- ArXiv (paper): NavSpace — How Navigation Agents Follow Spatial Intelligence Instructions
- Project website: https://navspace.github.io/
- NavSpace is the first benchmark for evaluating spatial intelligence in embodied navigation
- We manually collect 6 task categories and 1,228 trajectory-instruction pairs
- We comprehensively evaluate 22 navigation agents
- We propose a strong baseline model, SNav, validated on both NavSpace and real robot tests. SNav achieves SoTA in all validations.
Instruction-following navigation is a key step toward embodied intelligence. Existing benchmarks mainly focus on semantic understanding but overlook a systematic evaluation of spatial perception and reasoning. NavSpace fills this gap with six task categories and 1,228 trajectory-instruction pairs, and evaluates multimodal large language models, local navigation models, and the proposed SNav baseline on the same benchmark.
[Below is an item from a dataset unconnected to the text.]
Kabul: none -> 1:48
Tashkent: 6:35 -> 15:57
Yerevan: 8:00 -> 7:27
This repository contains everything you need to reproduce, extend, and build on top of the paper:
- 📊 Benchmark data — all six NavSpace subtasks.
- 🧪 Evaluation suite — LLM API / SNav / StreamVLN routes with a unified result format.
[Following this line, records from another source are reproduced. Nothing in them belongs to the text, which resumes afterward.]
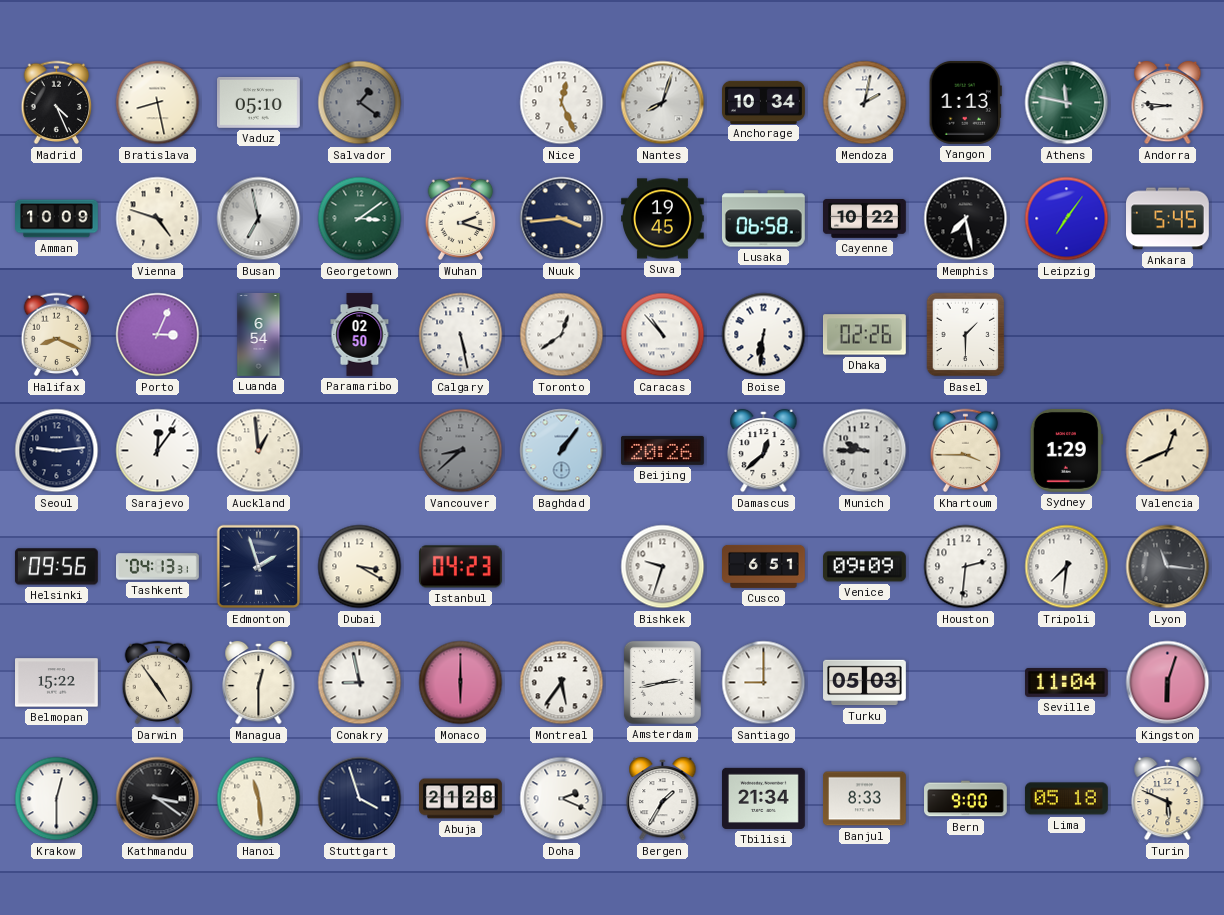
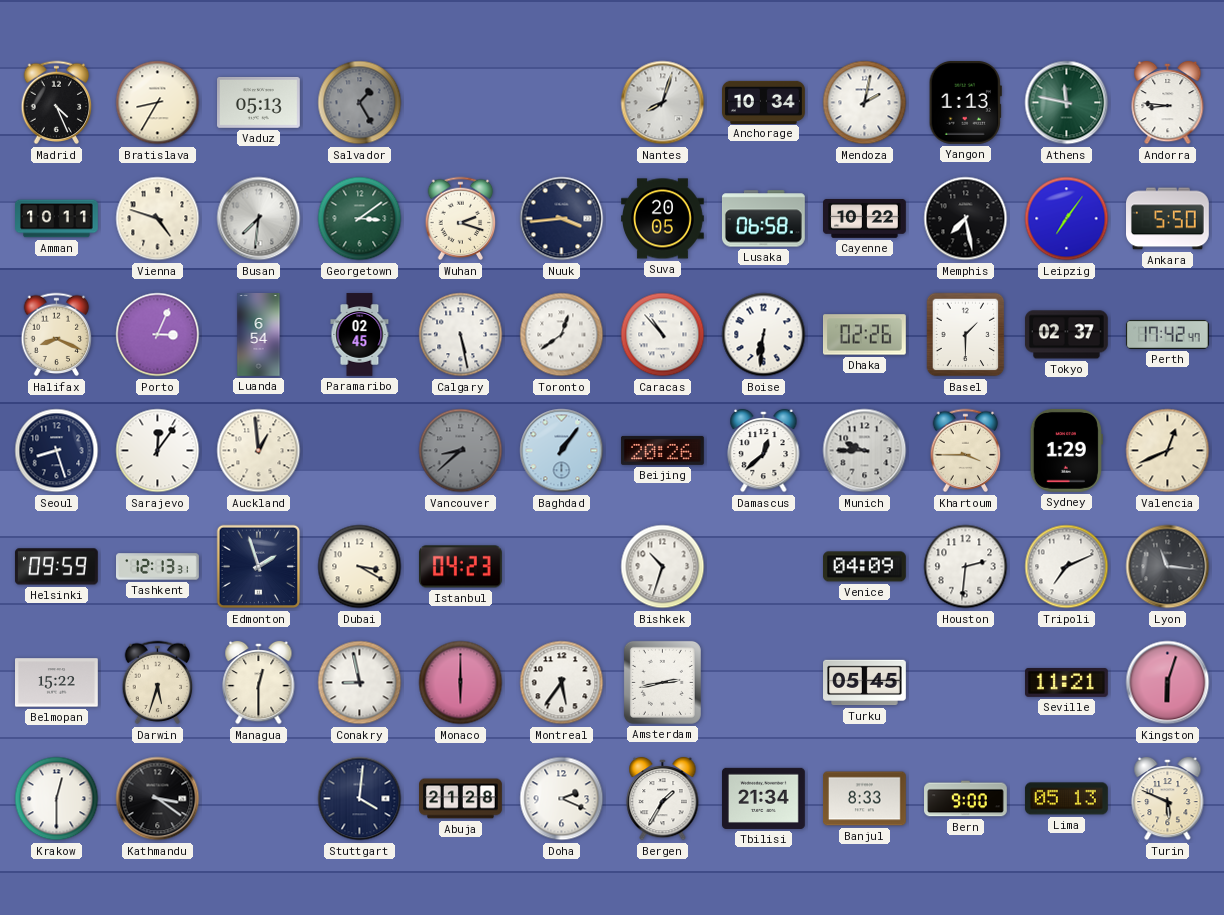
Bratislava: 8:28 -> 8:35
Vaduz: 05:10 -> 05:13
Salvador: 1:21 -> 1:25
Nice: 12:26 -> none
Amman: 10:09 -> 10:11
Busan: 6:58 -> 7:31
Suva: 19:45 -> 20:05
Ankara: 5:45 -> 5:50
Paramaribo: 02:50 -> 02:45
Tokyo: none -> 02:37
Perth: none -> 17:42
Seoul: 9:14 -> 8:27
Helsinki: 09:56 -> 09:59
Tashkent: 04:13 -> 12:13
Bishkek: 9:33 -> 10:33
Cusco: 6:51 -> none
Venice: 09:09 -> 04:09
Tripoli: 7:31 -> 7:11
Darwin: 4:54 -> 5:33
Santiago: 9:00 -> none
Turku: 05:03 -> 05:45
Seville: 11:04 -> 11:21
Hanoi: 11:29 -> none
Stuttgart: 3:57 -> 4:01
Lima: 05:18 -> 05:13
- ✏️ Annotation pipeline — Flask + Habitat-Sim web UI for collecting new trajectories, see docs/annotation.md.
- 🎓 SNav training code (Stage-1 vanilla baseline) — runnable end-to-end from Habitat rendering to DeepSpeed SFT, see docs/training.md. This is a baseline release: Video-QA mixing, height / lighting perturbation and full data-augmentation flows are out of scope and left for users to layer on top.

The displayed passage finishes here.